The Michigan Uniform Fraudulent Transfer Act (“MUFTA”) was designed to prevent creditors from transferring their property in bad faith before creditors could reach it. The Michigan Court of Appeals in
Bentley Terrace Dillard v. Mark E. Schlussel, No. 315485, held that a debtor’s transfer of assets for the purpose of paying the debtor’s ordinary household expenses does not immunize the transfers from challenge under the MUFTA.
Mark Schlussel, a Michigan attorney, owed Bentley Terrace Dillard a substantial judgment as a result of a failed investment in an LLC the two funded, for which both pledged personal guarantees. When the LLC closed its doors in 2004, Dillard paid off the entire line of credit and sued Schlussel for his share. In 2008, a jury awarded Dillard a substantial judgment and the Arizona Court of Appeals affirmed. In 2009, the Oakland Circuit Court domesticated the Arizona judgment, which by then exceeded $500,000.
During the time Schlussel and Dillard’s LLC was failing, Schlussel also owned a company called M & A Enterprises. This company received deposits, but had no assets, no contracts, and no receivables. Schlussel listed this company on his application for the LLC’s line of credit.

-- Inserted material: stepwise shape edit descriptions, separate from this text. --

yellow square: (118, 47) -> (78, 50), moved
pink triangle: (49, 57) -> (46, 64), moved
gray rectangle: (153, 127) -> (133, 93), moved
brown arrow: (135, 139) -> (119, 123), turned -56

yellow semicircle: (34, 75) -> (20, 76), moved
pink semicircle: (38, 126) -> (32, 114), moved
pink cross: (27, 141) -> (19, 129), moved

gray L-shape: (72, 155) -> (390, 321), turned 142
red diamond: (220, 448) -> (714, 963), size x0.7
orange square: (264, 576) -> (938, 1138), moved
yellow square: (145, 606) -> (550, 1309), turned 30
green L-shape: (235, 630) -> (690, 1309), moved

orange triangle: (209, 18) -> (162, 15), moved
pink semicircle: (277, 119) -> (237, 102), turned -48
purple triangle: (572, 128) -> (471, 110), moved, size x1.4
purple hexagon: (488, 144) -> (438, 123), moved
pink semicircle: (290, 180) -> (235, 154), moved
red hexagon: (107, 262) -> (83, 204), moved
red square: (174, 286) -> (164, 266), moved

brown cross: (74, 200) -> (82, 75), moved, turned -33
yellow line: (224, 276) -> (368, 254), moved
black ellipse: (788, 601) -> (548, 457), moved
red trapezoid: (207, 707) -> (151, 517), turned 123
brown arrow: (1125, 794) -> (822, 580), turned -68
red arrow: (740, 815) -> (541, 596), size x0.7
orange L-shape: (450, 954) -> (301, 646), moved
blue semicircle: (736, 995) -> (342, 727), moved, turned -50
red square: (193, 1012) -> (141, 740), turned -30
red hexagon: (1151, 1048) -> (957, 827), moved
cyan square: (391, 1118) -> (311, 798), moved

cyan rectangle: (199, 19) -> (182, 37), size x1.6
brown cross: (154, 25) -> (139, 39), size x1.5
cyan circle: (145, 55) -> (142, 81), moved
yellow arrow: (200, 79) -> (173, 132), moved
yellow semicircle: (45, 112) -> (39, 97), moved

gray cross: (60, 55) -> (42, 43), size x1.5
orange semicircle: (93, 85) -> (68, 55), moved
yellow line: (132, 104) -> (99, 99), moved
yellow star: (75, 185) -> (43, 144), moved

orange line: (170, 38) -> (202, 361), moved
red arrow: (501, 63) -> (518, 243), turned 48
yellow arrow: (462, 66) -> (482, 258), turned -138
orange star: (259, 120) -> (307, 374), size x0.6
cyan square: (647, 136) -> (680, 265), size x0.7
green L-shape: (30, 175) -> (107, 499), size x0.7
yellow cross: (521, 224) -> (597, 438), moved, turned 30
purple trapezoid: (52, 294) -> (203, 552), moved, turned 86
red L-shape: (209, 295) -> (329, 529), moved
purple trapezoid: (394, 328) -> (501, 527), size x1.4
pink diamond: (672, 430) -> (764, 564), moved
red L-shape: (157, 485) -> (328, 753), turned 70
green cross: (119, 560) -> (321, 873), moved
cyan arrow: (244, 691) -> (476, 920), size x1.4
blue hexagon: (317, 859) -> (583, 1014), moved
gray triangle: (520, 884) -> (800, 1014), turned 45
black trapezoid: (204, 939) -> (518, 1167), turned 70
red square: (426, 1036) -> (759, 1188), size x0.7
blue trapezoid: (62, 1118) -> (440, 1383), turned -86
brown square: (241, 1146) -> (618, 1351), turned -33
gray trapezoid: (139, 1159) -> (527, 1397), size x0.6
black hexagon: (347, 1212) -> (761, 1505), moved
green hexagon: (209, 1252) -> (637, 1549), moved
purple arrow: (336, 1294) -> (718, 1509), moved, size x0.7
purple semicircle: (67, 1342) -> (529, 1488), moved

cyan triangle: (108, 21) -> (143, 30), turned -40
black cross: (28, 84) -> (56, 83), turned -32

In 2004, however, Schlussel conveyed M & A to his wife, receiving no consideration for the transfer. Dillard’s complaint alleges that from 2004-2009 Schlussel transferred large amounts of money to M & A accounts held by his wife. It was further alleged Schlussel fraudulently transferred the cash value of a life insurance policy to his wife. In 2010, Schlussel also stopped depositing his law firm draw checks into his checking account after Dillard garnished that account. Instead, he endorsed checks to his wife who deposited the checks into her personal account or accounts held by M & A.
Under MUFTA’s applicable statute of limitations, the circuit court granted summary disposition of all claims for transfers occurring more than six years before the filing of Dillard’s complaint. The circuit court then granted summary disposition of the remaining claims, stating that funds transferred from Schlussel to his wife are exempt from MUFTA claims because they were used to pay household expenses. The Court of Appeals upheld the grant of summary disposition of all claims falling outside of the Act’s six year statute of limitations, but reversed and remanded the remaining claims holding that the applicable question under the act was whether the Schlussels used the transferred funds to pay
reasonable expenses and whether those expenditures constitute
reasonably equivalent value for the transfers, which must be decided at trial.